Breakfast sets the stage for your nutrition for the entire day and gives you the energy you need to be facing what the very day brings. Starting the day on an empty stomach would leave you feeling void and getting hold onto a candy jar or bag of chips by mid-morning. Plan to eat breakfast within an hour or two after waking up, with this your breakfast won’t blend into a mid-morning snack or nibble followed closely by lunch.
The Lunch have to be about 4 to 5 hours after breakfast. For instance, if you’ve taken your breakfast around 7 am, your lunch should be taken between 11 am to 12 noon, If not possible to take your lunch until 2 pm on a particular day[s], then plan an intermediary snacks [in between those two meals]. Should you need to eat a snack, please try to include a mix of protein and Carbohydrates.
Dinnertime should go along with the same schedule as your earlier meals, to be sure there is no more than a 4 to 5-hours intervals between lunch and dinner. Most people tend to eat like a horse during the dinner because they have starved themselves all the day.
Some people normally say that they aren’t hungry at certain meal times, especially for breakfast. If you always skip breakfast, you might have trained your body not to send hunger signals at that time because they have long been ignored. Also some diets are not encouraging to be consumed in the late evenings or in large quantity, for instance calorie dense foods and drinks.
Set up a conducive work environment:
The office or area where you work in is also a big factor regarding your healthy living and lifelong fitness. There are some common strategies you can adopt in your background for improved health and fitness; Ensure your workspace is fully set up for focus and utmost productivity, comprising of comfortable office desk/table with chair[s], appropriate lighting with some arrangements to cub noise or external distractions, all necessary accessories and gadgets to get work perfected included.
Consider your home office as a safe setting just for you, where you can focus, take uninterrupted phone calls and get your tasks perfected. When you’re done working you can off your light or open your door to signal closure, you can walk out of this space feeling like you’ve accomplished enough which is true indeed.

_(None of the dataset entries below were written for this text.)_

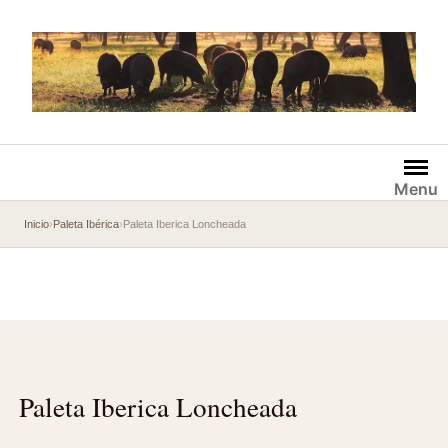
Saltar
al
contenido
Menu
Inicio
›
Paleta Ibérica
›
Paleta Iberica Loncheada
Paleta Iberica Loncheada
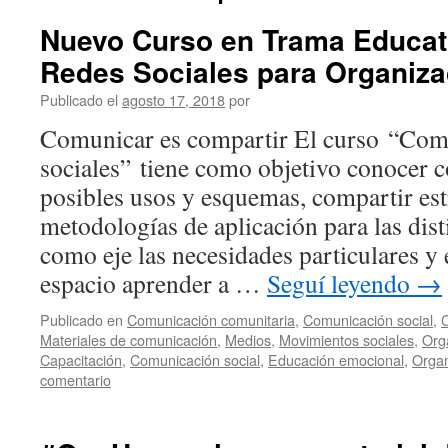
Nuevo Curso en Trama Educat
Redes Sociales para Organiz
Publicado el
agosto 17, 2018
por
Comunicar es compartir El curso “Comu
sociales” tiene como objetivo conocer 
posibles usos y esquemas, compartir est
metodologías de aplicación para las dist
como eje las necesidades particulares y 
espacio aprender a …
Seguí leyendo
→
Publicado en
Comunicación comunitaria
,
Comunicación social
,
Materiales de comunicación
,
Medios
,
Movimientos sociales
,
Org
Capacitación
,
Comunicación social
,
Educación emocional
,
Organ
comentario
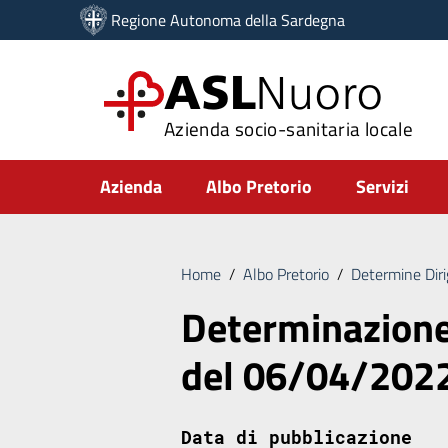
Vai ai contenuti
Regione Autonoma della Sardegna
Vai al menu di navigazione
Vai al footer
ASL
Nuoro
Azienda socio-sanitaria locale
Submenu
Azienda
Albo Pretorio
Servizi
Home
/
Albo Pretorio
/
Determine Diri
Determinazione 
del 06/04/202
Data di pubblicazione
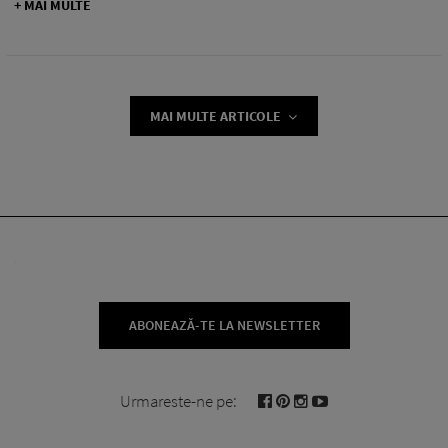
+ MAI MULTE
MAI MULTE ARTICOLE
ABONEAZĂ-TE LA NEWSLETTER
Urmareste-ne pe:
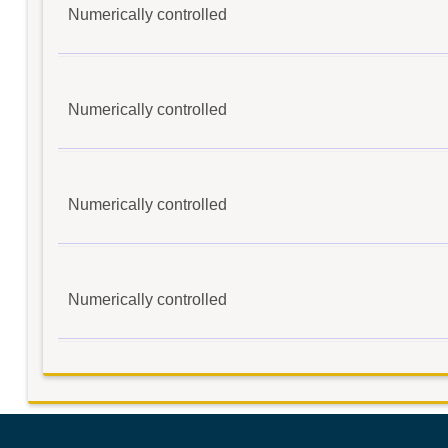
Numerically controlled
Numerically controlled
Numerically controlled
Numerically controlled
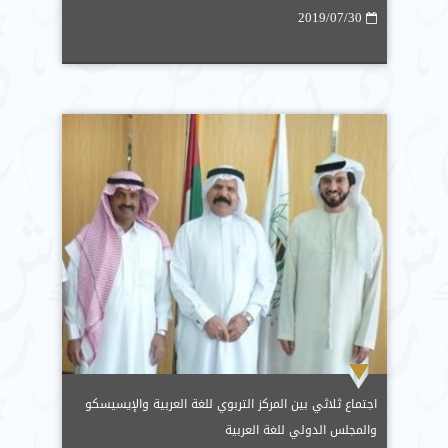
2019/07/30
اجتماع ثلاثي بين المركز التربوي للغة العربية والإيسيسكو
والمجلس الدولي للغة العربية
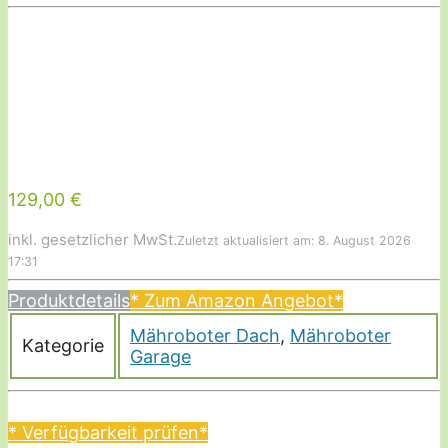
129,00 €
inkl. gesetzlicher MwSt.
Zuletzt aktualisiert am: 8. August 2026
17:31
Produktdetails
* Zum Amazon Angebot
*
Mähroboter Dach
,
Mähroboter
Kategorie
Garage
* Verfügbarkeit prüfen*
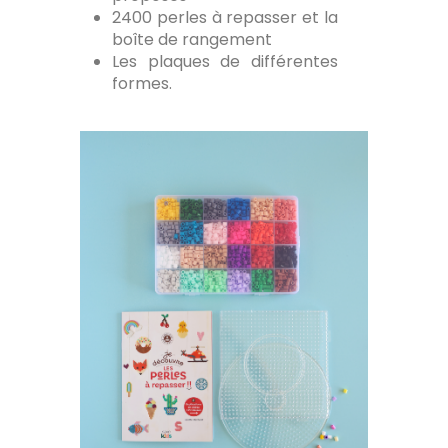
2400 perles à repasser et la
boîte de rangement
Les plaques de différentes
formes.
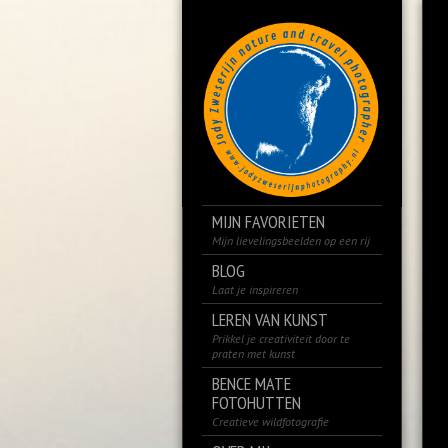
MIJN FAVORIETEN
Mijn lievelingsbeelden op een rij
BLOG
Laat je inspireren
LEREN VAN KUNST
Prikkel je creativiteit door te
praten met kunst
BENCE MATE
FOTOHUTTEN
Creatieve wildfotografie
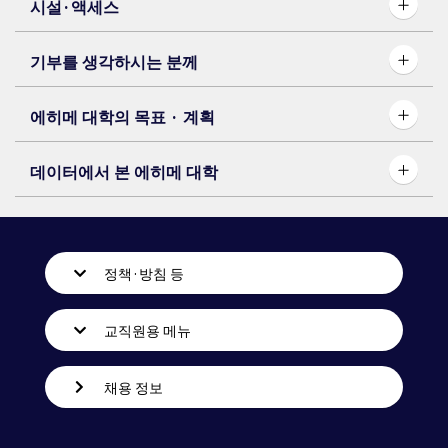
시설·액세스
기부를 생각하시는 분께
에히메 대학의 목표 · 계획
데이터에서 본 에히메 대학
정책·방침 등
교직원용 메뉴
채용 정보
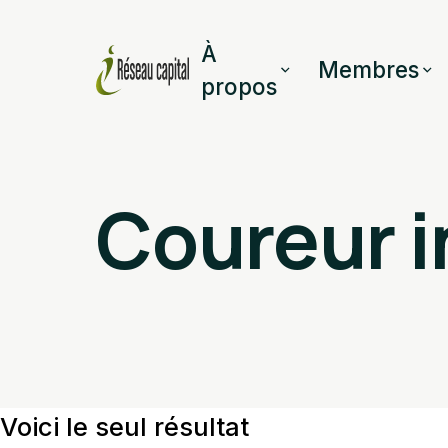
À
Membres
propos
Coureur i
Voici le seul résultat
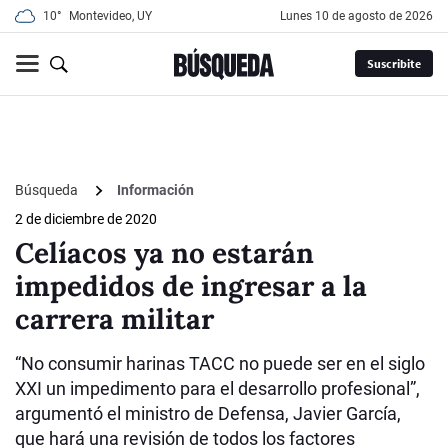
10°
Montevideo, UY
lunes 10 de agosto de 2026
Suscribite
Búsqueda
Información
2 de diciembre de 2020
Celíacos ya no estarán
impedidos de ingresar a la
carrera militar
“No consumir harinas TACC no puede ser en el siglo
XXI un impedimento para el desarrollo profesional”,
argumentó el ministro de Defensa, Javier García,
que hará una revisión de todos los factores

Everyone needs a considerable work-life balance, whether you work from home or far from home, though it tends to be a little more complicated when your home is also your office. One of the best things you can do for your work-life balance when you work from home is to have a schedule that tells you when to commence working and when to halt. This small variations plus having a separate workspace will make a big difference in your work-life balance. Be sure to have a balanced work schedule all day, including taking enough breaks within or outside your work environment.
When it comes to HEALTHY LIFESTYLE, it is all about how you feel, not what you think should be done. For instance, your body needs energy in the morning to activate digestion in your system and ready for the day’s tasks, so always fuel it accordingly to always have the best feelings all day long. Also including everything you do at home, from your physical activities to what you eat, to the information you consume and how well you’ve organized your routines.
Furthermore, to maintain healthy lifestyle while working from home, sometimes you’ve got to get dressed up and leave the house for some time as your break period or lunch with family or friends.